Every entry must be copied word for word.

(Saved data entries)
════════
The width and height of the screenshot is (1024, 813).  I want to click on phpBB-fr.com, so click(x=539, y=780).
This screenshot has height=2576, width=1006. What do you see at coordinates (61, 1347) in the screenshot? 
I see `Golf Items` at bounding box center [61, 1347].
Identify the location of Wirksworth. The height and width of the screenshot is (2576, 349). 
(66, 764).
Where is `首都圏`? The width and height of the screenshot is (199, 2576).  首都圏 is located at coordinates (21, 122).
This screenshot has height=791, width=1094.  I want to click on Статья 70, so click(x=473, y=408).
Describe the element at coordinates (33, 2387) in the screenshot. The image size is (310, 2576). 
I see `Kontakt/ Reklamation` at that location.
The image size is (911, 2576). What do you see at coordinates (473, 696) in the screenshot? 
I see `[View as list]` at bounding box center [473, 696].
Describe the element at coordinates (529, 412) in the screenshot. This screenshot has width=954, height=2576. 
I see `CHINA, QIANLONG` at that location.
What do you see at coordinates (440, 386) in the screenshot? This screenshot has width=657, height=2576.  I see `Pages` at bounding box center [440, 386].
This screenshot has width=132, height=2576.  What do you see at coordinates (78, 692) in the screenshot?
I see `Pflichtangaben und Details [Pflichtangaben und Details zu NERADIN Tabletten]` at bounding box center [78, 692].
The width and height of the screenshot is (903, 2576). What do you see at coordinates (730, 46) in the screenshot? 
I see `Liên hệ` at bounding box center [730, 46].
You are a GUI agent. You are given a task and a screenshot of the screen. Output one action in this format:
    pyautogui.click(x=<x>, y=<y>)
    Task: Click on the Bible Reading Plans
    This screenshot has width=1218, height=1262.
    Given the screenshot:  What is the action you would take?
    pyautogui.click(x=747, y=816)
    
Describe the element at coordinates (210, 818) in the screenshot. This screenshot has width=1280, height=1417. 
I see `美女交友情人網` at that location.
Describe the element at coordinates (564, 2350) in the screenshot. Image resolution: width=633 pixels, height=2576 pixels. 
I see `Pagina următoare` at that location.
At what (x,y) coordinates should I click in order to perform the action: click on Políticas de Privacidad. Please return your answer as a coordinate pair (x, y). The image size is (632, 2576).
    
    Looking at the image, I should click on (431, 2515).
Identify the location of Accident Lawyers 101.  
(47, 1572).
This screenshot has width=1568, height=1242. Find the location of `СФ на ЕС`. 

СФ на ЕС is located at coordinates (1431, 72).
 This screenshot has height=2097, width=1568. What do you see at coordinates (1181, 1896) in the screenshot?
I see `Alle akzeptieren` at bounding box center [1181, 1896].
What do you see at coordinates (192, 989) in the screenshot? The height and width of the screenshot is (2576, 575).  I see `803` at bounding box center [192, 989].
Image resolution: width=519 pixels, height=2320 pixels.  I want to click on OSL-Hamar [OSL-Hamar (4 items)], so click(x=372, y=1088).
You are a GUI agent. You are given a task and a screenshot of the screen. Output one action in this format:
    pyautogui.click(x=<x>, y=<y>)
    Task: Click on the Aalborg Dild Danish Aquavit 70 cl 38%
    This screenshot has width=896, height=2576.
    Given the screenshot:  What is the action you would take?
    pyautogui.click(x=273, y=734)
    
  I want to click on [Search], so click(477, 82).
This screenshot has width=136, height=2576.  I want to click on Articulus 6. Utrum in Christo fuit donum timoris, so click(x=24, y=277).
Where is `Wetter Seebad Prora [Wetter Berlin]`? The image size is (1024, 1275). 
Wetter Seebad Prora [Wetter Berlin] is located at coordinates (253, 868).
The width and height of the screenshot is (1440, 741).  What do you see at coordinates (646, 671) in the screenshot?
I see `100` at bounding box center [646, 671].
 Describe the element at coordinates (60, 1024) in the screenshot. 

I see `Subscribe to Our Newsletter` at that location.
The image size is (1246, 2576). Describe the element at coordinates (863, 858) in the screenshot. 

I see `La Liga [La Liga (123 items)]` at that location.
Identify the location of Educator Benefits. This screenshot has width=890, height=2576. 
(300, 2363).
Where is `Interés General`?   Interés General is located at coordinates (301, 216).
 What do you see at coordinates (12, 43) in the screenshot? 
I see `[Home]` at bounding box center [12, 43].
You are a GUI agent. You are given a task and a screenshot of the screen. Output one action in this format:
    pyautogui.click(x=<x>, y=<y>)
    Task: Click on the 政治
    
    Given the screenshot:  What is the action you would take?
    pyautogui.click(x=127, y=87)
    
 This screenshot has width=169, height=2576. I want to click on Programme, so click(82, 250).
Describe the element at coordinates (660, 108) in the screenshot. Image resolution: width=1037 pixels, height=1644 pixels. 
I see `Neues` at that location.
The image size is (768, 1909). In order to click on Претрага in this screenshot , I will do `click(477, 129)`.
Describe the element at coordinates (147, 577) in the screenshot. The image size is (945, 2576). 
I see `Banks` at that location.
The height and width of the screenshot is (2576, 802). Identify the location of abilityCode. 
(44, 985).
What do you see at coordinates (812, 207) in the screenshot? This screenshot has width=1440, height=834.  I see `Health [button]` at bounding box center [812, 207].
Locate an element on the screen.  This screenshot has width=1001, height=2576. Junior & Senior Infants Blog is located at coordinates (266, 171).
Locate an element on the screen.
════════
§ RESPONSE TO THE EXERCISE
The width and height of the screenshot is (1024, 813).  I want to click on phpBB-fr.com, so click(x=539, y=780).
This screenshot has height=2576, width=1006. What do you see at coordinates (61, 1347) in the screenshot? 
I see `Golf Items` at bounding box center [61, 1347].
Identify the location of Wirksworth. The height and width of the screenshot is (2576, 349). 
(66, 764).
Where is `首都圏`? The width and height of the screenshot is (199, 2576).  首都圏 is located at coordinates (21, 122).
This screenshot has height=791, width=1094.  I want to click on Статья 70, so click(x=473, y=408).
Describe the element at coordinates (33, 2387) in the screenshot. The image size is (310, 2576). 
I see `Kontakt/ Reklamation` at that location.
The image size is (911, 2576). What do you see at coordinates (473, 696) in the screenshot? 
I see `[View as list]` at bounding box center [473, 696].
Describe the element at coordinates (529, 412) in the screenshot. This screenshot has width=954, height=2576. 
I see `CHINA, QIANLONG` at that location.
What do you see at coordinates (440, 386) in the screenshot? This screenshot has width=657, height=2576.  I see `Pages` at bounding box center [440, 386].
This screenshot has width=132, height=2576.  What do you see at coordinates (78, 692) in the screenshot?
I see `Pflichtangaben und Details [Pflichtangaben und Details zu NERADIN Tabletten]` at bounding box center [78, 692].
The width and height of the screenshot is (903, 2576). What do you see at coordinates (730, 46) in the screenshot? 
I see `Liên hệ` at bounding box center [730, 46].
You are a GUI agent. You are given a task and a screenshot of the screen. Output one action in this format:
    pyautogui.click(x=<x>, y=<y>)
    Task: Click on the Bible Reading Plans
    This screenshot has width=1218, height=1262.
    Given the screenshot:  What is the action you would take?
    pyautogui.click(x=747, y=816)
    
Describe the element at coordinates (210, 818) in the screenshot. This screenshot has width=1280, height=1417. 
I see `美女交友情人網` at that location.
Describe the element at coordinates (564, 2350) in the screenshot. Image resolution: width=633 pixels, height=2576 pixels. 
I see `Pagina următoare` at that location.
At what (x,y) coordinates should I click in order to perform the action: click on Políticas de Privacidad. Please return your answer as a coordinate pair (x, y). The image size is (632, 2576).
    
    Looking at the image, I should click on (431, 2515).
Identify the location of Accident Lawyers 101.  
(47, 1572).
This screenshot has width=1568, height=1242. Find the location of `СФ на ЕС`. 

СФ на ЕС is located at coordinates (1431, 72).
 This screenshot has height=2097, width=1568. What do you see at coordinates (1181, 1896) in the screenshot?
I see `Alle akzeptieren` at bounding box center [1181, 1896].
What do you see at coordinates (192, 989) in the screenshot? The height and width of the screenshot is (2576, 575).  I see `803` at bounding box center [192, 989].
Image resolution: width=519 pixels, height=2320 pixels.  I want to click on OSL-Hamar [OSL-Hamar (4 items)], so click(x=372, y=1088).
You are a GUI agent. You are given a task and a screenshot of the screen. Output one action in this format:
    pyautogui.click(x=<x>, y=<y>)
    Task: Click on the Aalborg Dild Danish Aquavit 70 cl 38%
    This screenshot has width=896, height=2576.
    Given the screenshot:  What is the action you would take?
    pyautogui.click(x=273, y=734)
    
  I want to click on [Search], so click(477, 82).
This screenshot has width=136, height=2576.  I want to click on Articulus 6. Utrum in Christo fuit donum timoris, so click(x=24, y=277).
Where is `Wetter Seebad Prora [Wetter Berlin]`? The image size is (1024, 1275). 
Wetter Seebad Prora [Wetter Berlin] is located at coordinates (253, 868).
The width and height of the screenshot is (1440, 741).  What do you see at coordinates (646, 671) in the screenshot?
I see `100` at bounding box center [646, 671].
 Describe the element at coordinates (60, 1024) in the screenshot. 

I see `Subscribe to Our Newsletter` at that location.
The image size is (1246, 2576). Describe the element at coordinates (863, 858) in the screenshot. 

I see `La Liga [La Liga (123 items)]` at that location.
Identify the location of Educator Benefits. This screenshot has width=890, height=2576. 
(300, 2363).
Where is `Interés General`?   Interés General is located at coordinates (301, 216).
 What do you see at coordinates (12, 43) in the screenshot? 
I see `[Home]` at bounding box center [12, 43].
You are a GUI agent. You are given a task and a screenshot of the screen. Output one action in this format:
    pyautogui.click(x=<x>, y=<y>)
    Task: Click on the 政治
    
    Given the screenshot:  What is the action you would take?
    pyautogui.click(x=127, y=87)
    
 This screenshot has width=169, height=2576. I want to click on Programme, so click(82, 250).
Describe the element at coordinates (660, 108) in the screenshot. Image resolution: width=1037 pixels, height=1644 pixels. 
I see `Neues` at that location.
The image size is (768, 1909). In order to click on Претрага in this screenshot , I will do `click(477, 129)`.
Describe the element at coordinates (147, 577) in the screenshot. The image size is (945, 2576). 
I see `Banks` at that location.
The height and width of the screenshot is (2576, 802). Identify the location of abilityCode. 
(44, 985).
What do you see at coordinates (812, 207) in the screenshot? This screenshot has width=1440, height=834.  I see `Health [button]` at bounding box center [812, 207].
Locate an element on the screen.  This screenshot has width=1001, height=2576. Junior & Senior Infants Blog is located at coordinates (266, 171).
Locate an element on the screen.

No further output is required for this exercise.